All these were reckoned by genealogies in the days of Jotham king of Judah, and in the days of Jeroboam king of Israel.
The writer refers here to two registrations, one made under the authority of Jeroboam II when he was king and Israel flourishing, the other made under the authority of Jotham, king of Judah, during the troublous time which followed on the great invasion of Tiglath-pileser. There is nothing surprising in a king of Judah having exercised a species of lordship over the trans-Jordanic territory at this period.
The sons of Reuben, and the Gadites, and half the tribe of Manasseh, of valiant men, men able to bear buckler and sword, and to shoot with bow, and skilful in war, were four and forty thousand seven hundred and threescore, that went out to the war.
And they made war with the Hagarites, with Jetur, and Nephish, and Nodab.
Jetur no doubt gave his name to the important tribe of the Ituraeans who inhabited the region southwest of the Damascene plain, between Gaulonitis (Jaulan) and the Ledjah.
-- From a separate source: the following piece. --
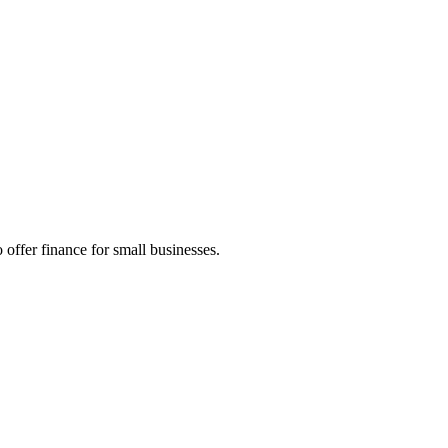
 offer finance for small businesses.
This tribe was noted for its thievish habits, and was regarded as savage and warlike.
And they were helped against them, and the Hagarites were delivered into their hand, and all that were with them: for they cried to God in the battle, and he was intreated of them; because they put their trust in him.
And they took away their cattle; of their camels fifty thousand, and of sheep two hundred and fifty thousand, and of asses two thousand, and of men an hundred thousand.
For there fell down many slain, because the war was of God. And they dwelt in their steads until the captivity.
And the children of the half tribe of Manasseh dwelt in the land: they increased from Bashan unto Baalhermon and Senir, and unto mount Hermon.
"Baal-Hermon," "Senir" Deuteronomy 3:9, and "Mount Hermon," are here not so much three names of the one great snow-clad eminence in which the Anti-Lebanon terminates toward the south, as three parts of the mountain - perhaps the "three summits" in which it terminates.
And these were the heads of the house of their fathers, even Epher, and Ishi, and Eliel, and Azriel, and Jeremiah, and Hodaviah, and Jahdiel, mighty men of valour, famous men, and heads of the house of their fathers.
And they transgressed against the God of their fathers, and went a whoring after the gods of the people of the land, whom God destroyed before them.
And the God of Israel stirred up the spirit of Pul king of Assyria, and the spirit of Tilgathpilneser king of Assyria, and he carried them away, even the Reubenites, and the Gadites, and the half tribe of Manasseh, and brought them unto Halah, and Habor, and Hara, and to the river Gozan, unto this day.
"Habor" here seems to be a city or a district, and not a river, as in marginal reference There is some reason to believe that districts among the Assyrians were occasionally named from streams.